Comme dans sa quatrième lettre encyclique publiée le 24 octobre dernier. "Je demande que personne ne se moque des expressions de ferveur croyante du peuple saint et fidèle de Dieu qui, dans sa piété populaire, cherche à consoler le Christ", a enjoint le Saint-Père, dans un texte en partie consacré à la réhabilitation de la piété populaire. Un temps déconsidérée, elle doit s’affirmer, selon le pape François, comme une forme de théologie à part entière. 

Rien d’étonnant donc à ce que le souverain pontife ait choisi de se rendre au congrès organisé par le diocèse de Corse sur "La religiosité populaire en Méditerranée" le 15 décembre prochain.

D'autant que le thème est parfaitement ancré dans la réalité insulaire. "Ici, le peuple sort souvent dans la rue, donc le sacré est manifesté aussi dans l’espace public, indiquait le 22 novembre dernier le Cardinal Bustillo, à l’origine de l’invitation du pape à Ajaccio. Il n’y a pas de polémique, il n’y a pas de conflit, il n’y a pas de problème, au contraire. On perpétue les traditions de nos ancêtres, ça, c’est positif. Le pape a apprécié cet aspect."

La Corse, terre de religiosité populaire 

Comment se manifeste cette religiosité populaire dans l’île ?

"À l’évidence, la Corse se distingue par une religiosité populaire profondément enracinée dans le quotidien de ses habitants", affirme Anghjulina Antonetti. Chercheuse à l’université de Corte et spécialiste du sujet, elle interviendra lors du colloque organisé par le diocèse de Corse. 

"Cette religiosité dépasse les croyances individuelles pour s’inscrire dans un cadre plus vaste, où les pratiques religieuses jouent un rôle central dans la structuration de l'identité culturelle collective, ajoute-t-elle. Les processions, pèlerinages, et autres manifestations de dévotion sont des expressions de foi collective et aussi des marqueurs identitaires qui cimentent la cohésion sociale de la communauté insulaire."

La présence de la religion dans la culture insulaire s'illustre également par la place des confréries. Ces dernières "agissent comme un véritable trait d'union entre l'espace religieux et l'espace public, incarnant cette fonction grâce à leur structure et leurs pratiques", analyse la chercheuse. 

Par ailleurs, si la fréquentation des messes tend à diminuer, les moments forts du calendrier chrétien continuent, eux, à mobiliser. "Les fêtes patronales, Pâques, Noël, la Toussaint et les pèlerinages restent des rendez-vous incontournables pour la communauté corse, où l’on constate l’omniprésence des religiosités populaires, qui, en tant qu'expressions collectives de la foi, engagent les laïcs bien au-delà de la simple observance", souligne Anghjulina Antonetti.

Laïcité "à la Corse" ?

Cette étroite imbrication entre religieux et culturel en Corse, bien plus prononcée que dans d’autres territoires, s'éloigne du modèle français de laïcité stricte.

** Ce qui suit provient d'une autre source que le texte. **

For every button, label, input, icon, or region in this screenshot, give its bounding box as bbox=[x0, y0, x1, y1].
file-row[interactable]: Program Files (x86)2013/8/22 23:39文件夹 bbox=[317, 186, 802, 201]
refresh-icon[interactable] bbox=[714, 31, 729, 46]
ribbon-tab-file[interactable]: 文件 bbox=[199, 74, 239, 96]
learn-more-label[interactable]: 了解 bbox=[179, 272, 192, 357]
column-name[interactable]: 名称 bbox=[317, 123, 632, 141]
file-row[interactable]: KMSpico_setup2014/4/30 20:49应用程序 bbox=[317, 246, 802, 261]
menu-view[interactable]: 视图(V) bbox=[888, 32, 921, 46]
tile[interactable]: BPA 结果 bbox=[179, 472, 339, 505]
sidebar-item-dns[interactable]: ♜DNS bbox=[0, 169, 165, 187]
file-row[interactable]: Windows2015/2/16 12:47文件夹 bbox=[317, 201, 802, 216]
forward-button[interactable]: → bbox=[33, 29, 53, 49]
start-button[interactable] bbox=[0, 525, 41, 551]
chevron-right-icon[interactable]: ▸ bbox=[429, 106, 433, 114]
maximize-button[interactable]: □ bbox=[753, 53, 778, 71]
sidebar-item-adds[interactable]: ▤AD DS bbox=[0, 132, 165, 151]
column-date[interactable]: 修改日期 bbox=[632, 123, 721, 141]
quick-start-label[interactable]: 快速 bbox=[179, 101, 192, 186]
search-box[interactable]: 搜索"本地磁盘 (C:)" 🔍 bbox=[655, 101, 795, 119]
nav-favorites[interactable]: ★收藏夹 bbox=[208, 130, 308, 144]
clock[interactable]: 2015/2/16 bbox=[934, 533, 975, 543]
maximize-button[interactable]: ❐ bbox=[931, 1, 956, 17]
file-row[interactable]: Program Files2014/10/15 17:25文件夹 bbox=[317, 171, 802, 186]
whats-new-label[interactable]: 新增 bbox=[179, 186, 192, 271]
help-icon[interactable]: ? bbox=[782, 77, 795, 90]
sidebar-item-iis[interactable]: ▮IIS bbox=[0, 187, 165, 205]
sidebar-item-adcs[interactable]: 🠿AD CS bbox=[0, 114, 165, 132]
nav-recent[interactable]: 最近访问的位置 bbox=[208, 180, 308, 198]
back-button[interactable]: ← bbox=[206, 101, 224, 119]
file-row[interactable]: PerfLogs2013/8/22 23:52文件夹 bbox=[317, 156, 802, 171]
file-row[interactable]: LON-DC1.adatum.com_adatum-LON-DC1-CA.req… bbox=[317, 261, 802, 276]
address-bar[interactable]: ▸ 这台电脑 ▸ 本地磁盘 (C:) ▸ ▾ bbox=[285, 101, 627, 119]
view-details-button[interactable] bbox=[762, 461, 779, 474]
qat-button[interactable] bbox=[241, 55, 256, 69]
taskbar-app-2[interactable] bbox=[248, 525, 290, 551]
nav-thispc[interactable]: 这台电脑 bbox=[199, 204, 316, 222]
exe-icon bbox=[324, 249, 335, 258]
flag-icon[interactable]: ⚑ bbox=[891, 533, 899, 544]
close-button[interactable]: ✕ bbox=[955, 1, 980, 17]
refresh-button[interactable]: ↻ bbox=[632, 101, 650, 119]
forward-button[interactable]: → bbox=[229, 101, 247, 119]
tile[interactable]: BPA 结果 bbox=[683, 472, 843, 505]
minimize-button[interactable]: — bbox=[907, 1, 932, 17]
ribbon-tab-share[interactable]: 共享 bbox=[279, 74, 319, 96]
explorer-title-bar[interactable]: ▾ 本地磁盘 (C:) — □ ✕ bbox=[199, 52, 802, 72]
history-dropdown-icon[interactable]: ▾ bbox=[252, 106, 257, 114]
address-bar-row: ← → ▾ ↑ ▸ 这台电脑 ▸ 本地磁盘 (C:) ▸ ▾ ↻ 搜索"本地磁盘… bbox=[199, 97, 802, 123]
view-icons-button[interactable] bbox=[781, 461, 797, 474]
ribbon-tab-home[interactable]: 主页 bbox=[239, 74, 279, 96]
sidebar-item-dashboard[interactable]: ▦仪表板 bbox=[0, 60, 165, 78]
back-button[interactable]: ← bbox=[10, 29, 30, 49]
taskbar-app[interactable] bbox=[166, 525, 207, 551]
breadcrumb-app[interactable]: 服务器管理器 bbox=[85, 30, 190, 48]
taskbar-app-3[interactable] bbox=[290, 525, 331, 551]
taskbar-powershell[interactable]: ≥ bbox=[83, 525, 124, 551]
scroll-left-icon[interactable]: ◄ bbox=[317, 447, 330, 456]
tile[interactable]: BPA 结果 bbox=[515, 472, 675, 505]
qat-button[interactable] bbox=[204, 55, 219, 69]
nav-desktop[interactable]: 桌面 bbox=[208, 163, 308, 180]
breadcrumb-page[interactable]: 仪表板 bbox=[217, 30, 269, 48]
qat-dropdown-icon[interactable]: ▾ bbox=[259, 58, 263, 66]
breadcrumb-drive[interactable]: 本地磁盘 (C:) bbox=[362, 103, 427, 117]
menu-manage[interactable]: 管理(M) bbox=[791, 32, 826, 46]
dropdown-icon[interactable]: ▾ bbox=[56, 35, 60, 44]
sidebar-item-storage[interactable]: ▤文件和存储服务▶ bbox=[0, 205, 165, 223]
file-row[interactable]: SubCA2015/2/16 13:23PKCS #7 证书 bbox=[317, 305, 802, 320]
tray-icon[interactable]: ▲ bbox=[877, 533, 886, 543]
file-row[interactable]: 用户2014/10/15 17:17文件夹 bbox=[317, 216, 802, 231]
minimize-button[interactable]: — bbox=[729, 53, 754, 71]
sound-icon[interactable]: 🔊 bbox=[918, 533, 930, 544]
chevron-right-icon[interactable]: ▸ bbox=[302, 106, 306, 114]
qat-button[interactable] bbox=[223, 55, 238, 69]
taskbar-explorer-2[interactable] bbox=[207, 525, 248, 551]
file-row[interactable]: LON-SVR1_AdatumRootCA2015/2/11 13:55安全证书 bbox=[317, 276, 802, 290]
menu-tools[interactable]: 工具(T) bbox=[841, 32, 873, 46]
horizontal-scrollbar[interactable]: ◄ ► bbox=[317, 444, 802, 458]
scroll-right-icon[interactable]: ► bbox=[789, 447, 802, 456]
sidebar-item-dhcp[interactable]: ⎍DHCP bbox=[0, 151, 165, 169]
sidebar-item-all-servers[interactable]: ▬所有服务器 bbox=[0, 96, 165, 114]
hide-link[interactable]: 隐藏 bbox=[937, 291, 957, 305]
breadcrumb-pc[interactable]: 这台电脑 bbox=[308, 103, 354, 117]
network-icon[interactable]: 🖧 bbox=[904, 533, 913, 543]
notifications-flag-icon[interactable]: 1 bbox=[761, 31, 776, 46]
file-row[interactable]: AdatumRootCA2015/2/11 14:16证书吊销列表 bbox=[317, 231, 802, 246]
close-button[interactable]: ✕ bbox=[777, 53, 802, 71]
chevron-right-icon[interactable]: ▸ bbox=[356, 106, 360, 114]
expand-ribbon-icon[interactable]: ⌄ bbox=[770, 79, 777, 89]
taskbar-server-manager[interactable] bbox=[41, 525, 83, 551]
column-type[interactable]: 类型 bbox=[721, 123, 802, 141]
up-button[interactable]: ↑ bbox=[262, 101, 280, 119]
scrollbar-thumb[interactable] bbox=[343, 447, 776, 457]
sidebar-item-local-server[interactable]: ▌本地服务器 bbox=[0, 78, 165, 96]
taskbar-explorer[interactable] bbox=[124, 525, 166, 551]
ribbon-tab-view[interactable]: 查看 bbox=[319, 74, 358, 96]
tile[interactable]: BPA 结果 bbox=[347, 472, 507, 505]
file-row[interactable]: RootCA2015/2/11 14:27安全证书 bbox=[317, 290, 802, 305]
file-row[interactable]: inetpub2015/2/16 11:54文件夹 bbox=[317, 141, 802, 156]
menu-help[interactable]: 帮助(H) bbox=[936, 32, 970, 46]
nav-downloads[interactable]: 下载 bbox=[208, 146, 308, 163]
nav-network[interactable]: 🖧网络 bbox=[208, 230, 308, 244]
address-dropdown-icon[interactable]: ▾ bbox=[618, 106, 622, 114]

"La forte implication des laïcs et l’ampleur des fêtes religieuses éminentes font partie intégrante de l’identité culturelle insulaire, ce qui rend difficile une séparation nette entre sphères religieuse et civile, indique la spécialiste. Cette symbiose entre culture et religion entraîne une forme de laïcité singulière, où les expressions de la foi collective s’inscrivent naturellement dans la vie publique, brouillant parfois les lignes entre les deux."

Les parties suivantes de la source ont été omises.